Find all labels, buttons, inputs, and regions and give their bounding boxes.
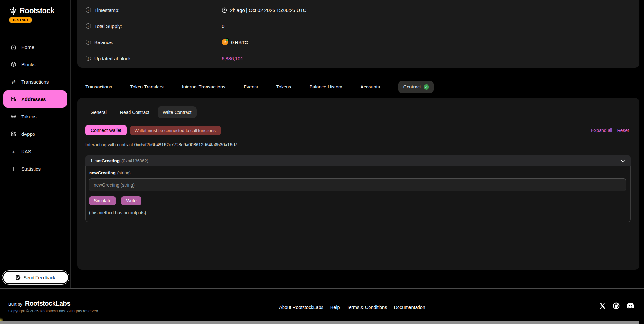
sidebar-item-label: RAS — [21, 149, 31, 154]
param-input[interactable] — [89, 178, 626, 191]
coin-icon — [10, 114, 17, 119]
subtab-general[interactable]: General — [85, 106, 112, 118]
social-links — [599, 302, 634, 310]
sidebar-item-label: Blocks — [21, 62, 35, 67]
verified-check-icon: ✓ — [424, 84, 429, 90]
method-buttons: Simulate Write — [89, 196, 626, 205]
interacting-contract-text: Interacting with contract 0xc5d2b6b48162… — [85, 142, 629, 147]
info-icon: i — [86, 56, 91, 61]
transfer-arrows-icon: ⇄ — [10, 79, 17, 85]
sidebar-item-dapps[interactable]: dApps — [0, 125, 70, 143]
feedback-note-icon — [16, 275, 21, 280]
panel-actions: Expand all Reset — [591, 128, 629, 133]
copyright-text: Copyright © 2025 RootstockLabs. All righ… — [8, 309, 99, 313]
built-by-label: Built by — [8, 302, 22, 307]
info-row-total-supply: i Total Supply: 0 — [77, 18, 639, 34]
subtab-write-contract[interactable]: Write Contract — [158, 106, 197, 118]
timestamp-value: 2h ago | Oct 02 2025 15:06:25 UTC — [222, 7, 306, 13]
horizontal-scrollbar[interactable] — [0, 321, 639, 324]
info-label: i Timestamp: — [86, 7, 222, 13]
wallet-warning: Wallet must be connected to call functio… — [130, 126, 220, 135]
sidebar-item-label: Tokens — [21, 114, 37, 119]
block-number-link[interactable]: 6,886,101 — [222, 56, 243, 61]
dapps-grid-icon — [10, 131, 17, 137]
discord-icon[interactable] — [626, 303, 634, 309]
ras-triangle-icon: ▲ — [10, 149, 17, 154]
total-supply-value: 0 — [222, 23, 224, 29]
rbtc-network-badge — [226, 38, 229, 41]
address-info-card: i Timestamp: 2h ago | Oct 02 2025 15:06:… — [77, 0, 639, 68]
param-label: newGreeting(string) — [89, 171, 626, 175]
method-accordion: 1. setGreeting (0xa4136862) newGreeting(… — [85, 155, 631, 222]
sidebar-item-label: Home — [21, 44, 34, 50]
bar-chart-icon — [10, 166, 17, 171]
subtab-read-contract[interactable]: Read Contract — [115, 106, 154, 118]
sidebar-item-blocks[interactable]: Blocks — [0, 56, 70, 73]
cube-icon — [10, 61, 17, 67]
info-row-updated-block: i Updated at block: 6,886,101 — [77, 50, 639, 66]
footer-brand-name[interactable]: RootstockLabs — [25, 300, 71, 307]
sidebar-item-label: Addresses — [21, 97, 46, 102]
footer-link-help[interactable]: Help — [330, 305, 340, 310]
x-twitter-icon[interactable] — [599, 302, 606, 309]
tab-internal-transactions[interactable]: Internal Transactions — [182, 84, 226, 89]
sidebar-item-home[interactable]: Home — [0, 38, 70, 56]
rootstock-tree-icon — [9, 7, 17, 15]
footer-links: About RootstockLabs Help Terms & Conditi… — [279, 305, 425, 310]
clock-icon — [222, 7, 227, 13]
expand-all-link[interactable]: Expand all — [591, 128, 612, 133]
outputs-note: (this method has no outputs) — [89, 210, 626, 215]
contract-panel: General Read Contract Write Contract Con… — [77, 98, 639, 270]
sidebar-item-ras[interactable]: ▲ RAS — [0, 143, 70, 160]
footer-link-about[interactable]: About RootstockLabs — [279, 305, 323, 310]
footer: Built by RootstockLabs Copyright © 2025 … — [0, 288, 644, 324]
info-row-timestamp: i Timestamp: 2h ago | Oct 02 2025 15:06:… — [77, 2, 639, 18]
wallet-row: Connect Wallet Wallet must be connected … — [85, 125, 629, 135]
app-root: Rootstock TESTNET Home Blocks ⇄ Transact… — [0, 0, 644, 324]
tab-accounts[interactable]: Accounts — [360, 84, 380, 89]
info-label: i Updated at block: — [86, 56, 222, 61]
method-accordion-header[interactable]: 1. setGreeting (0xa4136862) — [85, 155, 631, 166]
tab-balance-history[interactable]: Balance History — [310, 84, 342, 89]
contract-subtabs: General Read Contract Write Contract — [85, 106, 629, 118]
simulate-button[interactable]: Simulate — [89, 196, 116, 205]
info-icon: i — [86, 23, 91, 29]
info-label: i Balance: — [86, 40, 222, 45]
sidebar-item-statistics[interactable]: Statistics — [0, 160, 70, 177]
home-icon — [10, 44, 17, 50]
feedback-label: Send Feedback — [24, 275, 55, 280]
balance-value: B 0 RBTC — [222, 39, 248, 45]
method-accordion-body: newGreeting(string) Simulate Write (this… — [85, 166, 631, 222]
brand-logo[interactable]: Rootstock TESTNET — [0, 0, 70, 23]
sidebar-item-transactions[interactable]: ⇄ Transactions — [0, 73, 70, 90]
info-icon: i — [86, 7, 91, 13]
contact-card-icon — [10, 96, 17, 102]
send-feedback-button[interactable]: Send Feedback — [3, 272, 68, 283]
footer-brand-block: Built by RootstockLabs Copyright © 2025 … — [8, 300, 99, 313]
connect-wallet-button[interactable]: Connect Wallet — [85, 125, 127, 135]
info-icon: i — [86, 40, 91, 45]
info-row-balance: i Balance: B 0 RBTC — [77, 34, 639, 50]
sidebar-nav: Home Blocks ⇄ Transactions Addresses — [0, 38, 70, 177]
sidebar-item-label: dApps — [21, 131, 35, 137]
write-button[interactable]: Write — [121, 196, 141, 205]
tab-tokens[interactable]: Tokens — [276, 84, 291, 89]
tab-token-transfers[interactable]: Token Transfers — [130, 84, 163, 89]
testnet-badge: TESTNET — [9, 17, 32, 23]
address-tabs: Transactions Token Transfers Internal Tr… — [85, 80, 434, 94]
method-title: 1. setGreeting — [91, 158, 120, 163]
sidebar-item-label: Statistics — [21, 166, 41, 171]
tab-events[interactable]: Events — [244, 84, 258, 89]
sidebar-item-tokens[interactable]: Tokens — [0, 108, 70, 125]
footer-link-documentation[interactable]: Documentation — [394, 305, 425, 310]
reset-link[interactable]: Reset — [617, 128, 629, 133]
tab-transactions[interactable]: Transactions — [85, 84, 112, 89]
chevron-down-icon — [621, 160, 625, 162]
corner-glow — [0, 317, 3, 321]
footer-link-terms[interactable]: Terms & Conditions — [347, 305, 387, 310]
sidebar-item-label: Transactions — [21, 79, 49, 85]
github-icon[interactable] — [612, 302, 620, 310]
sidebar: Rootstock TESTNET Home Blocks ⇄ Transact… — [0, 0, 71, 288]
sidebar-item-addresses[interactable]: Addresses — [3, 90, 67, 108]
tab-contract[interactable]: Contract ✓ — [398, 81, 434, 93]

### [PROBLEM TO WORK ON]
Show a copy of each line from the records above in which the string "card" occurs.

### [EXERCISE RESULT]
address-info-card: i Timestamp: 2h ago | Oct 02 2025 15:06:… — [77, 0, 639, 68]
contact-card-icon — [10, 96, 17, 102]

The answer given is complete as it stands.